Choosing an Old English Sheepdog

Choosing an Old English Sheepdog

The Old English sheepdog, also known as the bobtail, is a big shaggy teddy bear of a dog. He loves to romp and play with children but also enjoys some time alone. His shaggy coat requires lots of care or frequent trips to the groomer.

History and Origin

It is thought that the Old English sheepdog was developed in the early 1800s in southwestern England. The breeds used to develop this unique breed are debated but these dogs were referred to as drovers and used to drive sheep and cattle to market. Early on, their tails were docked as a way to identify tax-exempt working dogs, which lead to them being referred to as bobtails. Their thick shaggy hair coat was often sheared each spring and spun and used in blankets and clothing.

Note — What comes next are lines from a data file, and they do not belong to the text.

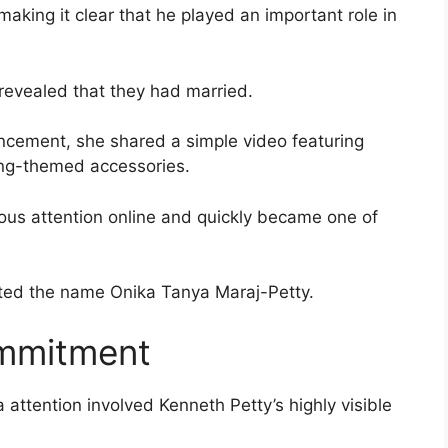
aking it clear that he played an important role in
 revealed that they had married.
ncement, she shared a simple video featuring
ng-themed accessories.
us attention online and quickly became one of
opted the name Onika Tanya Maraj-Petty.
ommitment
a attention involved Kenneth Petty’s highly visible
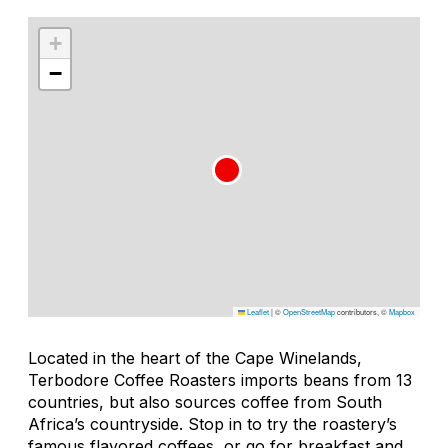
+
−
Leaflet
|
©
OpenStreetMap
contributors, ©
Mapbox
Located in the heart of the Cape Winelands,
Terbodore Coffee Roasters imports beans from 13
countries, but also sources coffee from South
Africa’s countryside. Stop in to try the roastery’s
famous flavored coffees, or go for breakfast and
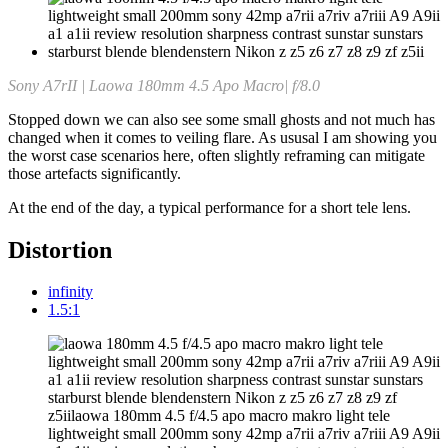
Sony A7rII | Laowa 180mm 4.5 Apo Macro| f/8.0
Stopped down we can also see some small ghosts and not much has
changed when it comes to veiling flare. As ususal I am showing you
the worst case scenarios here, often slightly reframing can mitigate
those artefacts significantly.
At the end of the day, a typical performance for a short tele lens.
Distortion
infinity
1.5:1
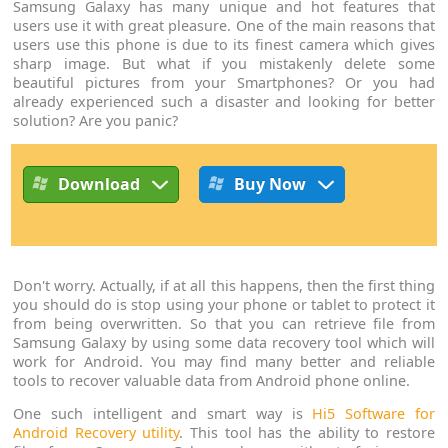
Samsung Galaxy has many unique and hot features that
users use it with great pleasure. One of the main reasons that
users use this phone is due to its finest camera which gives
sharp image. But what if you mistakenly delete some
beautiful pictures from your Smartphones? Or you had
already experienced such a disaster and looking for better
solution? Are you panic?
Download
Buy Now
Don't worry. Actually, if at all this happens, then the first thing
you should do is stop using your phone or tablet to protect it
from being overwritten. So that you can retrieve file from
Samsung Galaxy by using some data recovery tool which will
work for Android. You may find many better and reliable
tools to recover valuable data from Android phone online.
One such intelligent and smart way is
Hi5 Software for
Android Recovery utility
. This tool has the ability to restore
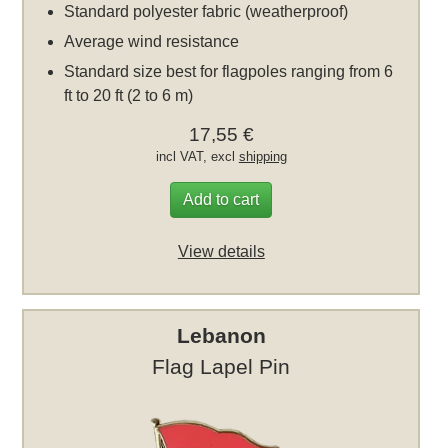
Standard polyester fabric (weatherproof)
Average wind resistance
Standard size best for flagpoles ranging from 6
ft to 20 ft (2 to 6 m)
17,55 €
incl VAT, excl
shipping
Add to cart
View details
Lebanon
Flag Lapel Pin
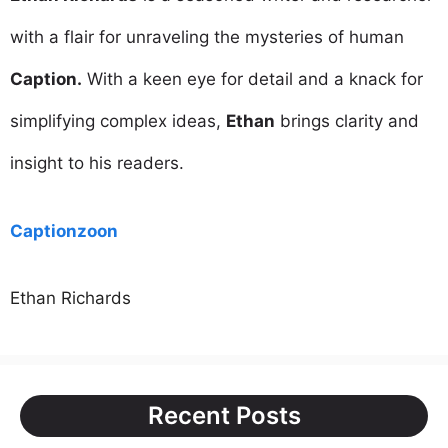
with a flair for unraveling the mysteries of human
Caption.
With a keen eye for detail and a knack for
simplifying complex ideas,
Ethan
brings clarity and
insight to his readers.
Captionzoon
Ethan Richards
Recent Posts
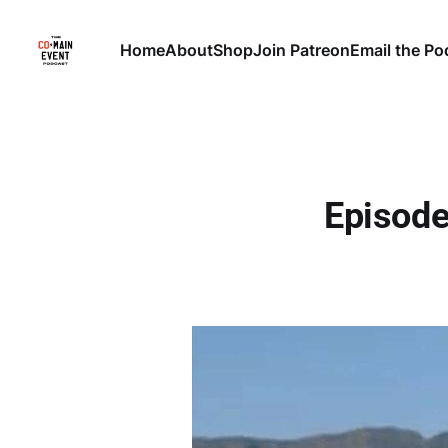
Home
About
Shop
Join Patreon
Email the Po
Episode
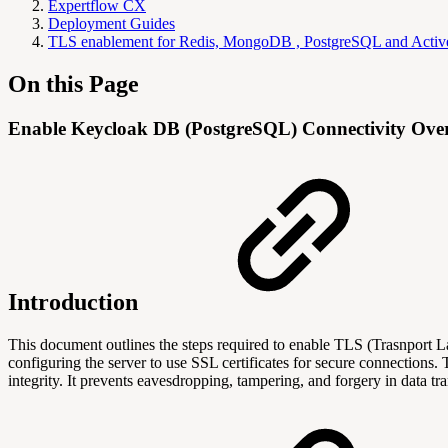
Expertflow CX
Deployment Guides
TLS enablement for Redis, MongoDB , PostgreSQL and Act
On this Page
Enable Keycloak DB (PostgreSQL) Connectivity Ov
Introduction
This document outlines the steps required to enable TLS (Trasnpor
configuring the server to use SSL certificates for secure connections.
integrity. It prevents eavesdropping, tampering, and forgery in data tr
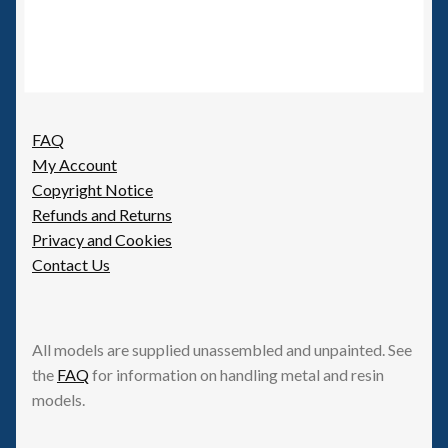
FAQ
My Account
Copyright Notice
Refunds and Returns
Privacy and Cookies
Contact Us
All models are supplied unassembled and unpainted. See
the
FAQ
for information on handling metal and resin
models.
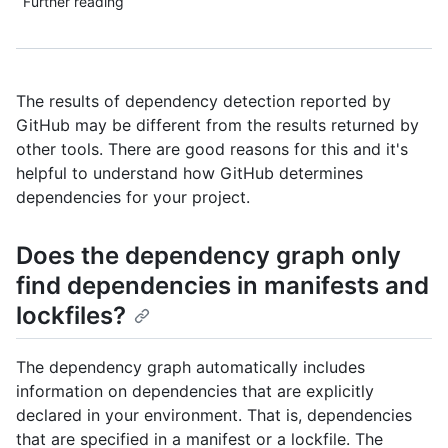
Further reading
The results of dependency detection reported by
GitHub may be different from the results returned by
other tools. There are good reasons for this and it's
helpful to understand how GitHub determines
dependencies for your project.
Does the dependency graph only
find dependencies in manifests and
lockfiles?
The dependency graph automatically includes
information on dependencies that are explicitly
declared in your environment. That is, dependencies
that are specified in a manifest or a lockfile. The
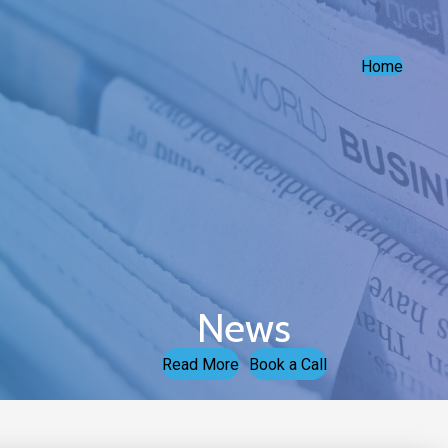
Home
News
Read More
Book a Call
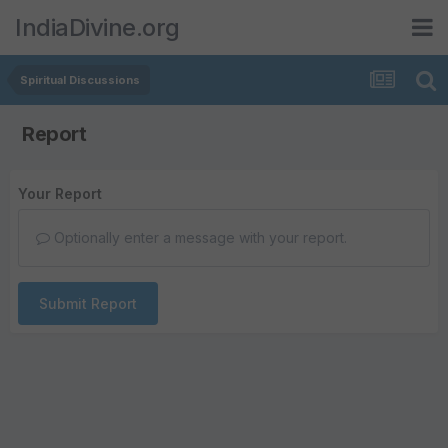
IndiaDivine.org
Spiritual Discussions
Report
Your Report
Optionally enter a message with your report.
Submit Report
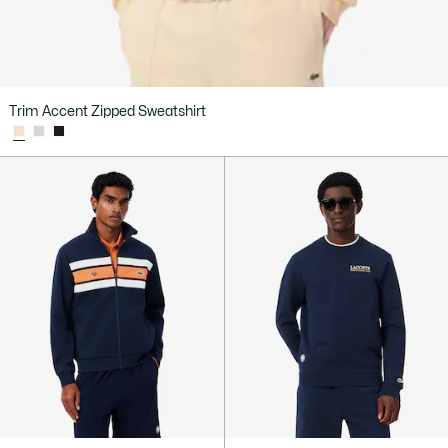
Trim Accent Zipped Sweatshirt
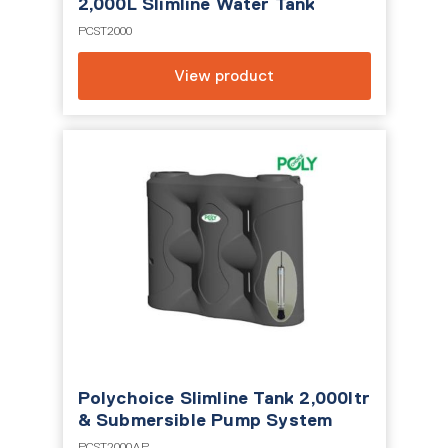
2,000L Slimline Water Tank
PCST2000
View product
Polychoice Slimline Tank 2,000ltr
& Submersible Pump System
PCST2000AP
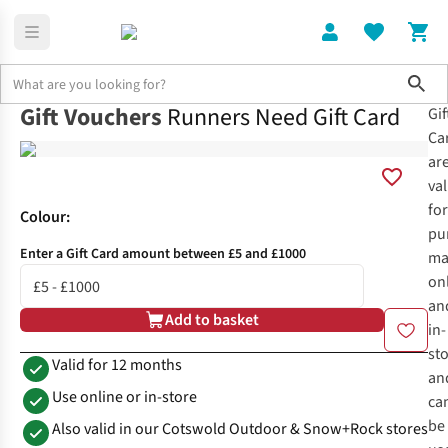
Sho
Gift Vouchers
Runners Need Gift Card
Gif
Home
Runners Need Gift Card
Ca
ar
val
for
Colour
:
pu
Enter a Gift Card amount between £5 and £1000
ma
on
an
Add to basket
in-
st
Valid for 12 months
an
Use online or in-store
ca
be
Also valid in our Cotswold Outdoor & Snow+Rock stores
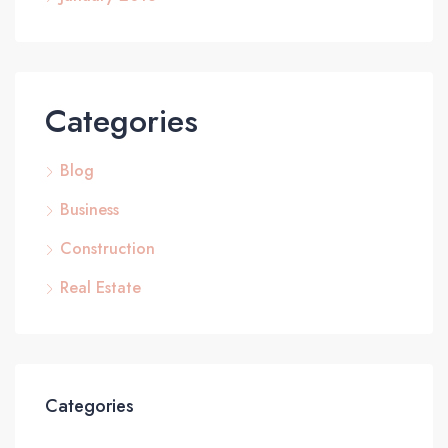
Categories
Blog
Business
Construction
Real Estate
Categories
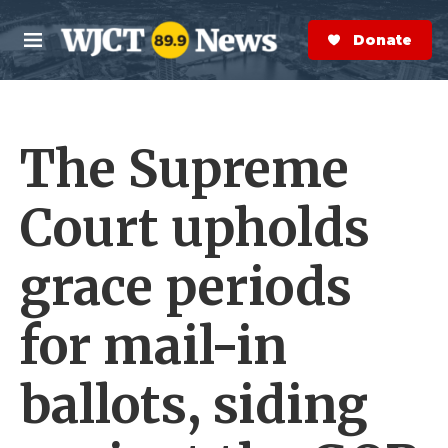
Skip to main content
S
e
Donate Now
M
a
e
r
n
c
u
h
The Supreme
e
r
y
Court upholds
grace periods
for mail-in
ballots, siding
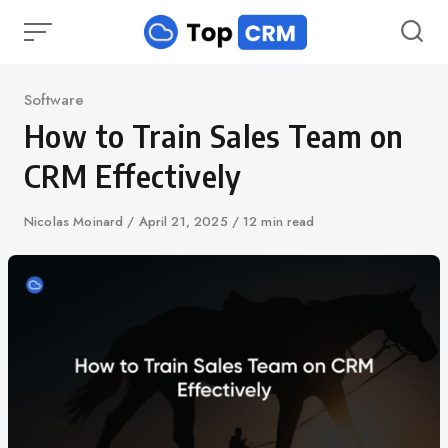
Skip
to
content
Category
Software
How to Train Sales Team on
CRM Effectively
Author
Nicolas Moinard
Published
April 21, 2025
12 min read
on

By the late 1880s, the sheepdog was imported to the United States where they were quite popular with several of the wealthiest American families. By 1905, the Old English sheepdog was recognized by the American Kennel Club as a member of the herding group.

Appearance and Size

The Old English sheepdog is a compact dog with a topline that slopes upward from the shoulders to the hips, which is uncommon among dogs. The head is large with small ears that lie flat. The eyes can be blue or brown or one of both. The tail docked close to the body if not born with a bob tail. The shaggy coat of the sheepdog is characteristic. The coat is double and long. The color can be blue, grey or blue merle with white markings. The sheepdog has a rolling bear-like gait.

The adult Old English sheepdog stands around 20 to 24 inches at the shoulder and weighs about 60 to 65 pounds but some have grown to over 100 pounds.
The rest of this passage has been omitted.